La reliquia del ángel

 

            Se acercaba el crepúsculo y el pueblo estaba tranquilo. Guillermo y su mujer habían llegado a la plaza y aparcaron frente a la panadería. Venían discutiendo por alguna razón que los que los observaban no entendían. Compraron pan y se separaron.

            El caminó hacia algún lugar, subiendo por una cuesta, hacia la parte alta del pueblo, y ella se quedó esperando en el coche.

            La noche cayó sobre ella, el frío terminó adueñándose del interior del coche y el marido no volvía. Harta de esperar y sabiendo lo que podía entretenerse su esposo hablando con la gente que se encontrara, salió del vehículo para ir a buscarle.

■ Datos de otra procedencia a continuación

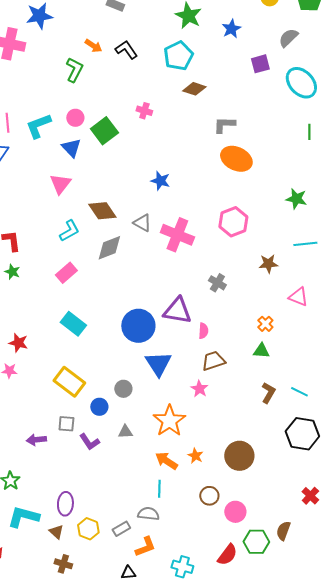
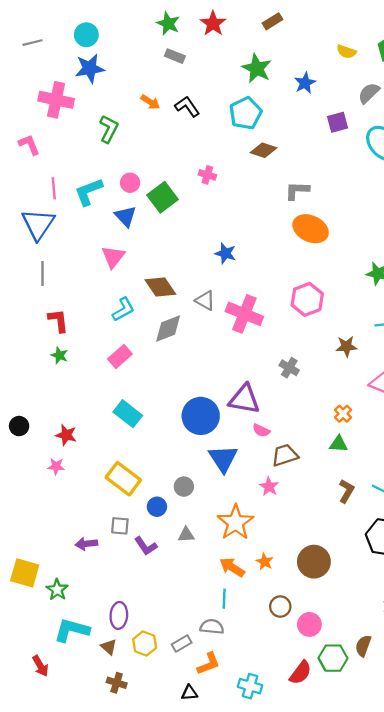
green L-shape: (74, 70) -> (109, 129), moved
pink semicircle: (203, 331) -> (261, 430), moved, turned 112

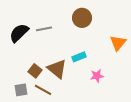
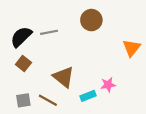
cyan rectangle: (79, 57) -> (88, 96), moved
brown square: (35, 71) -> (23, 64), moved

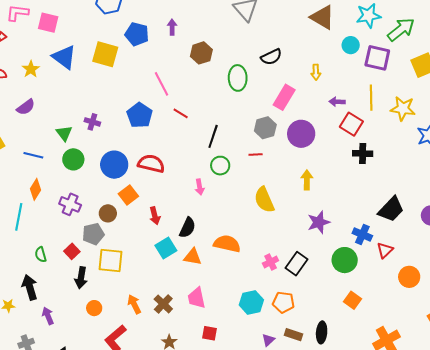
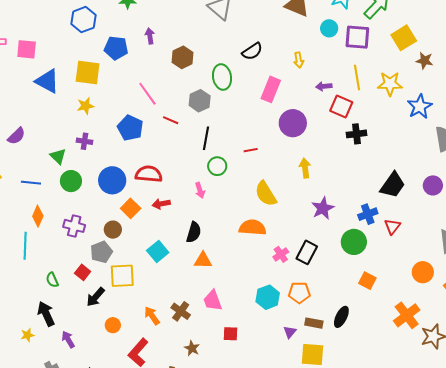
yellow star: (31, 69) -> (85, 106), moved, turned 30
gray hexagon: (265, 128) -> (200, 101), moved
red arrow: (155, 216) -> (161, 204), moved, turned 102
blue cross: (362, 235) -> (368, 214), turned -36
orange semicircle: (227, 244) -> (253, 227), moved
cyan square: (166, 248) -> (158, 252), moved
orange circle: (409, 277) -> (423, 272), moved
black arrow: (81, 278) -> (95, 297), turned 40
black ellipse: (322, 332) -> (341, 317), turned 30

Entonces se escucharon gritos y observó lo que ocurría. Algunos subían por la cuesta y eso la alarmó.

            Siguió al alboroto y a la gente que subía corriendo, aquello no era normal en un pueblo tan tranquilo como ese. Corrió sin preguntar ya que los que subían con ella debían estar tan asustados como ella y no podían saber nada. En la subida solo se cruzó con una persona que bajaba la cuesta con una guadaña en la mano, soportada por su hombro derecho. La mujer se fijó un instante en él pero éste la atravesó con la mirada de manera amenazadora. Ella dejó de mirarlo y siguió subiendo, no sin antes percatarse de que había un rastro de sangre tras los pasos de ese hombre. Al volverse hacia él vio que el filo de la guadaña iba goteando. Como no sabía qué había pasado, siguió subiendo y al fin vio a lo lejos la puerta de un granero abierta de par en par con docenas de personas mirando. Algunas mujeres salían del grupo tapándose los ojos y llorando.

            La mujer corrió hasta allí y cuando alcanzó al grupo de personas preguntó qué había pasado.

            - Lo han matado - decía un señor.

            - Pobrecillo, casi le arrancan la cabeza - escuchó a otro.

            Ella empujó para poder ver quién había muerto y cuando logró llegar a la primera fila soltó un grito de horror. Su marido estaba tirado en la paja, con la cabeza cortada, unida a su cuello solamente por un par de tendones. La sangre aún salía de su espantosa herida y sus ojos estaban encharcados en lágrimas exhibiendo una mueca de horror e incertidumbre. Lo más escalofriante era que el terror de su rostro reflejaba una vida que se marchitaba por minutos, una vida que nadie podía evitar que perdiera.

 

 

            Encendió su cigarrillo y sorbió el humo como quien bebe un licor exquisito. Exhaló y disfrutó de la densa humareda que él mismo creo en su despacho. Era una de las ventajas de no tener empleados, podía fumar a placer y seguir trabajando en sus casos.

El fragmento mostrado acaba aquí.